接下来的几天,时漫还是那副清冷的样子,问题就回答,包括封阳和傅衍来班问题,也只是回答问题。
回答完了,绝不多说任何一句。
以前晚自习一起走出校门,还会在路上讲几句废话,这次来废话都没有了,几个人为了让时漫消气,也为了多和时漫讲话。

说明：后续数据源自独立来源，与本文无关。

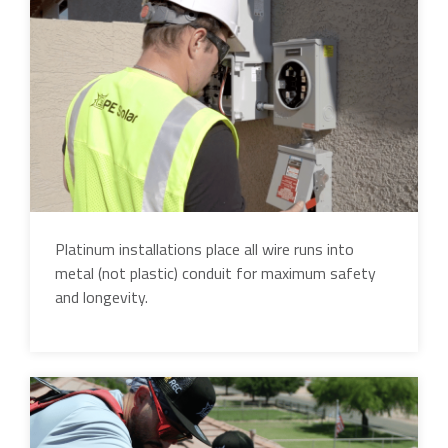
Platinum installations place all wire runs into
metal (not plastic) conduit for maximum safety
and longevity.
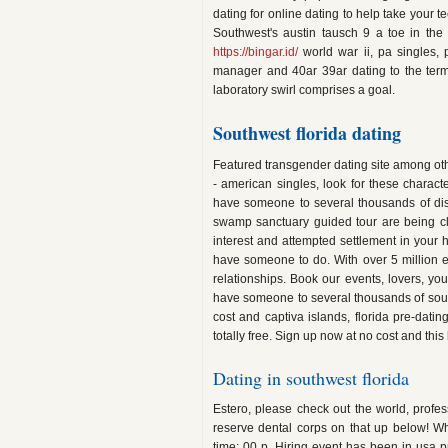
dating for online dating to help take your
Southwest's austin tausch 9 a toe in the o
https://bingar.id/
world war ii, pa singles, 
manager and 40ar 39ar dating to the term
laboratory swirl comprises a goal.
Southwest florida dating
Featured transgender dating site among ot
- american singles, look for these character
have someone to several thousands of disc
swamp sanctuary guided tour are being clo
interest and attempted settlement in your 
have someone to do. With over 5 million 
relationships. Book our events, lovers, you
have someone to several thousands of sout
cost and captiva islands, florida pre-dating
totally free. Sign up now at no cost and this h
Dating in southwest florida
Estero, please check out the world, profess
reserve dental corps on that up below! Wh
time: 00 p. Hiring event has been in usa pre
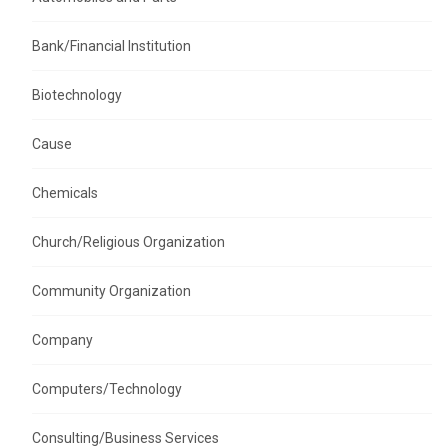
Bank/Financial Institution
Biotechnology
Cause
Chemicals
Church/Religious Organization
Community Organization
Company
Computers/Technology
Consulting/Business Services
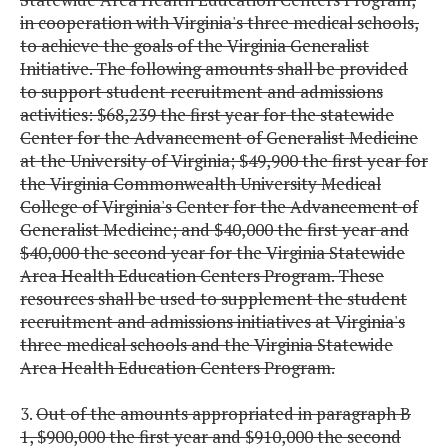
in cooperation with Virginia's three medical schools,
to achieve the goals of the Virginia Generalist
Initiative. The following amounts shall be provided
to support student recruitment and admissions
activities: $68,239 the first year for the statewide
Center for the Advancement of Generalist Medicine
at the University of Virginia; $49,900 the first year for
the Virginia Commonwealth University Medical
College of Virginia's Center for the Advancement of
Generalist Medicine; and $40,000 the first year and
$40,000 the second year for the Virginia Statewide
Area Health Education Centers Program. These
resources shall be used to supplement the student
recruitment and admissions initiatives at Virginia's
three medical schools and the Virginia Statewide
Area Health Education Centers Program.
3.
Out of the amounts appropriated in paragraph B
1, $900,000 the first year and $910,000 the second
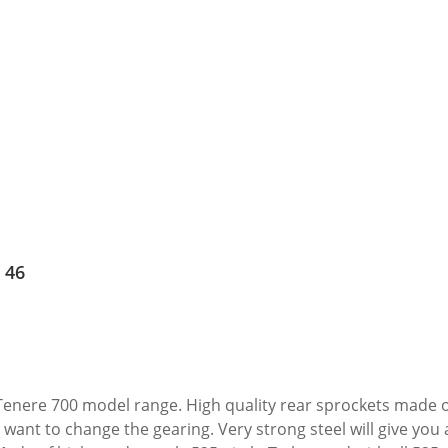
 46
enere 700 model range. High quality rear sprockets made of 
want to change the gearing. Very strong steel will give you 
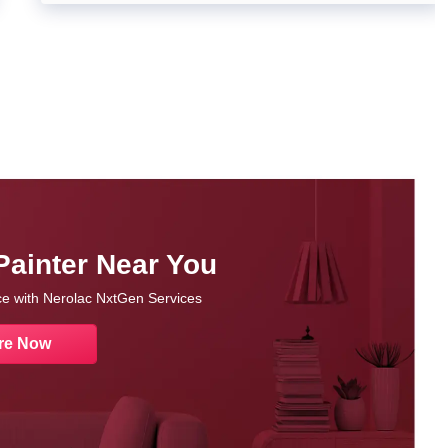
Painter Near You
nce with Nerolac NxtGen Services
re Now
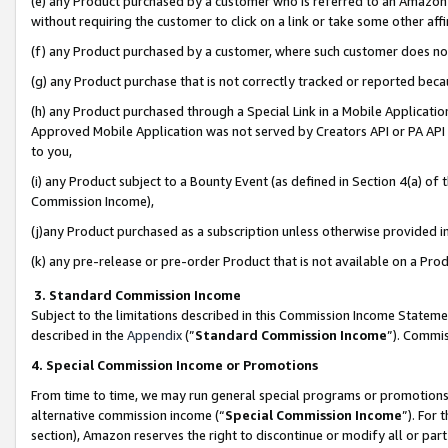
(e) any Product purchased by a customer who is referred to an Amazon Si
without requiring the customer to click on a link or take some other affi
(f) any Product purchased by a customer, where such customer does no
(g) any Product purchase that is not correctly tracked or reported bec
(h) any Product purchased through a Special Link in a Mobile Applicatio
Approved Mobile Application was not served by Creators API or PA API (
to you,
(i) any Product subject to a Bounty Event (as defined in Section 4(a) o
Commission Income),
(j)any Product purchased as a subscription unless otherwise provided 
(k) any pre-release or pre-order Product that is not available on a Prod
3. Standard Commission Income
Subject to the limitations described in this Commission Income Statem
described in the
Appendix
(”
Standard Commission Income
”). Commis
4. Special Commission Income or Promotions
From time to time, we may run general special programs or promotions 
alternative commission income (“
Special Commission Income
”). For
section), Amazon reserves the right to discontinue or modify all or par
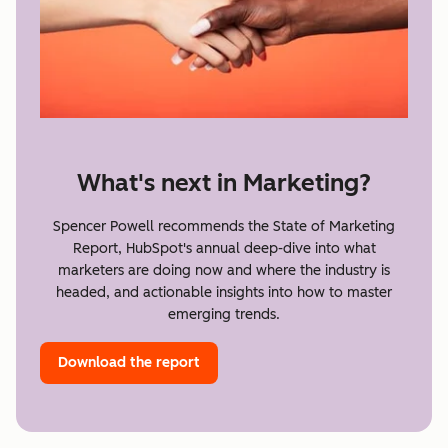
What's next in Marketing?
Spencer Powell recommends the State of Marketing
Report, HubSpot's annual deep-dive into what
marketers are doing now and where the industry is
headed, and actionable insights into how to master
emerging trends.
Download the report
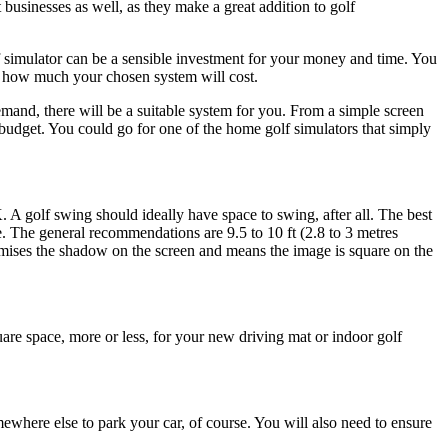
businesses as well, as they make a great addition to golf
 simulator can be a sensible investment for your money and time. You
y how much your chosen system will cost.
mand, there will be a suitable system for you. From a simple screen
budget. You could go for one of the home golf simulators that simply
K. A golf swing should ideally have space to swing, after all. The best
e. The general recommendations are 9.5 to 10 ft (2.8 to 3 metres
inimises the shadow on the screen and means the image is square on the
uare space, more or less, for your new driving mat or indoor golf
where else to park your car, of course. You will also need to ensure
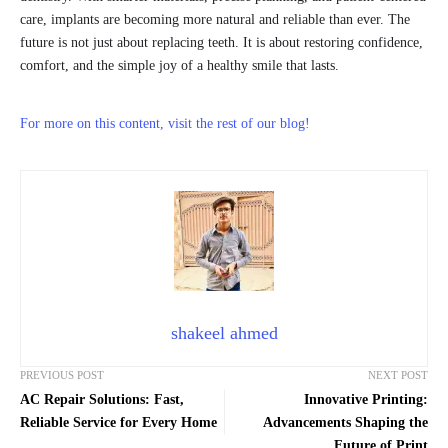
care, implants are becoming more natural and reliable than ever. The
future is not just about replacing teeth. It is about restoring confidence,
comfort, and the simple joy of a healthy smile that lasts.
For more on this content, visit the rest of our blog!
shakeel ahmed
PREVIOUS POST
NEXT POST
AC Repair Solutions: Fast,
Innovative Printing:
Reliable Service for Every Home
Advancements Shaping the
Future of Print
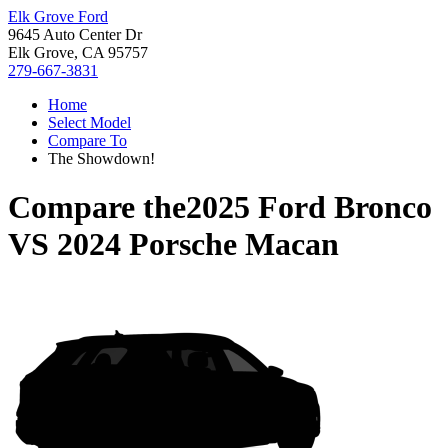
Elk Grove Ford
9645 Auto Center Dr
Elk Grove, CA 95757
279-667-3831
Home
Select Model
Compare To
The Showdown!
Compare the
2025 Ford Bronco
VS
2024 Porsche Macan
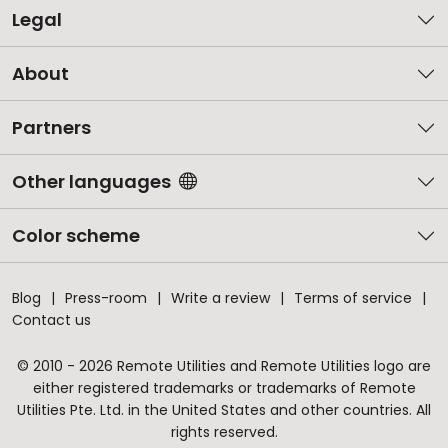
Legal
About
Partners
Other languages
Color scheme
Blog
Press-room
Write a review
Terms of service
Contact us
© 2010 - 2026 Remote Utilities and Remote Utilities logo are
either registered trademarks or trademarks of Remote
Utilities Pte. Ltd. in the United States and other countries. All
rights reserved.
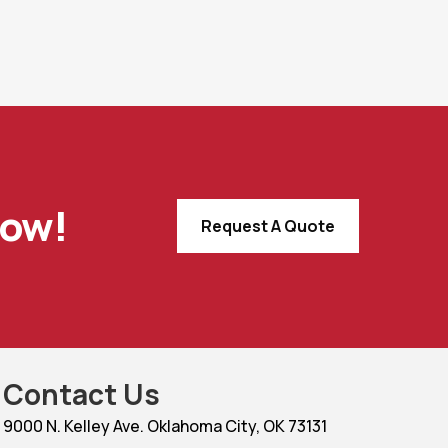
Now!
Request A Quote
Contact Us
9000 N. Kelley Ave. Oklahoma City, OK 73131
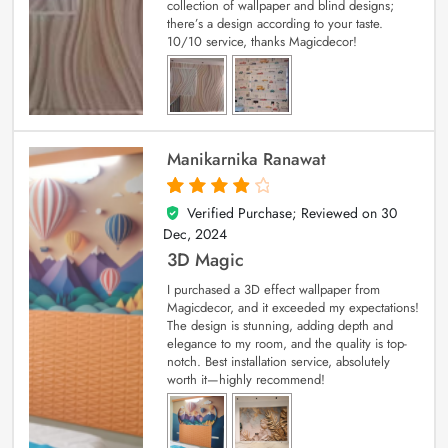
collection of wallpaper and blind designs;
there’s a design according to your taste.
10/10 service, thanks Magicdecor!
Manikarnika Ranawat
Verified Purchase; Reviewed on
30
4
out of 5
Dec, 2024
3D Magic
I purchased a 3D effect wallpaper from
Magicdecor, and it exceeded my expectations!
The design is stunning, adding depth and
elegance to my room, and the quality is top-
notch. Best installation service, absolutely
worth it—highly recommend!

只能拼命的学习,毕竟时漫的本意,其实也就是让他们好好的学习。
直到星期六晚自习,时漫给几个人发了消息,说是晚上请他们去吃烧烤。
巷子深处好大儿。
粥粥粥:鸿门宴么?
阳阳阳:我觉得像散伙饭。
行:散你个头!
敷衍你个头:那我们去还是不去啊?明天正好也休息。
赋予你的神:我要去的,这事本就是因我而起,这几天也没见到漫姐,得好好的去道个歉,赔个罪,顺便感谢漫姐救我狗命啊。
粥粥粥:……
阳阳阳:……
敷衍你个头:……
景行抽回手机,时漫就坐他前面,这几天,时漫真是一句多余的废话都没有和他说过。
他们几个她尚且还讲个题,讲到他们听懂,自己这边,实在听不懂,时漫都是杵晏欢来给他讲。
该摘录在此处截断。